IMG_20150421_190007Paper dictionaries

I have an awesome dictionary collection on my smartphone. I’ve been buying models of this particular brand since I was studying seriously for the Japanese national kanji exam. The dictionaries are in the phone memory, so it’s not necessary to go online.
There is also a drawing function, which helps when looking up tricky characters.
But I still swear by paper dictionaries, and I have a collection ranging from genuinely pocket sized to ones I can use for weight training. Currently I lug around a pocket French-English dictionary.
Electronic dictionaries usually help you find the answer more quickly.
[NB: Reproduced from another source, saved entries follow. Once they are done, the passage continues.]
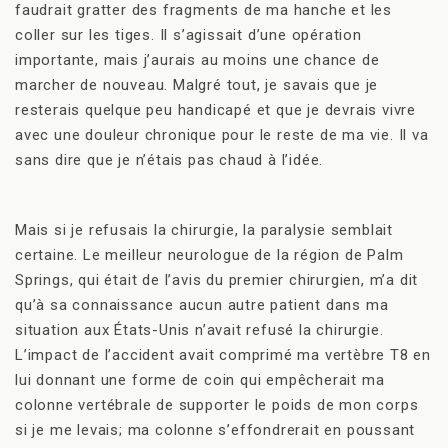
faudrait gratter des fragments de ma hanche et les
coller sur les tiges. Il s’agissait d’une opération
importante, mais j’aurais au moins une chance de
marcher de nouveau. Malgré tout, je savais que je
resterais quelque peu handicapé et que je devrais vivre
avec une douleur chronique pour le reste de ma vie. Il va
sans dire que je n’étais pas chaud à l’idée.
Mais si je refusais la chirurgie, la paralysie semblait
certaine. Le meilleur neurologue de la région de Palm
Springs, qui était de l’avis du premier chirurgien, m’a dit
qu’à sa connaissance aucun autre patient dans ma
situation aux États-Unis n’avait refusé la chirurgie.
L’impact de l’accident avait comprimé ma vertèbre T8 en
lui donnant une forme de coin qui empêcherait ma
colonne vertébrale de supporter le poids de mon corps
si je me levais; ma colonne s’effondrerait en poussant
You can save words to create vocab lists, share them with your friends and use analytics to predict the hair colour of your future partner.
Paper dictionaries time to look up.
Let’s look up “feuillage”
I find myself repeating the word as I flick through all the words that are NOT “feuillage”: attrait, effroi, fesse, fissure, fêtard, fétiche.
This has two benefits: repetition enforces memorisation, plus I discover bonus words in the process.
After 20 second leafing through, I find it: feuillage !
Oh “foliage”.
Immediately below, I notice related words: feuille, feuilleté, feuilleter.
Bonus learning.
Get the picture?
With an electronic dictionary, the answer is instant, and is often also forgotten immediately.
Language study takes time.
With quick answers, we might not see the forest for the trees.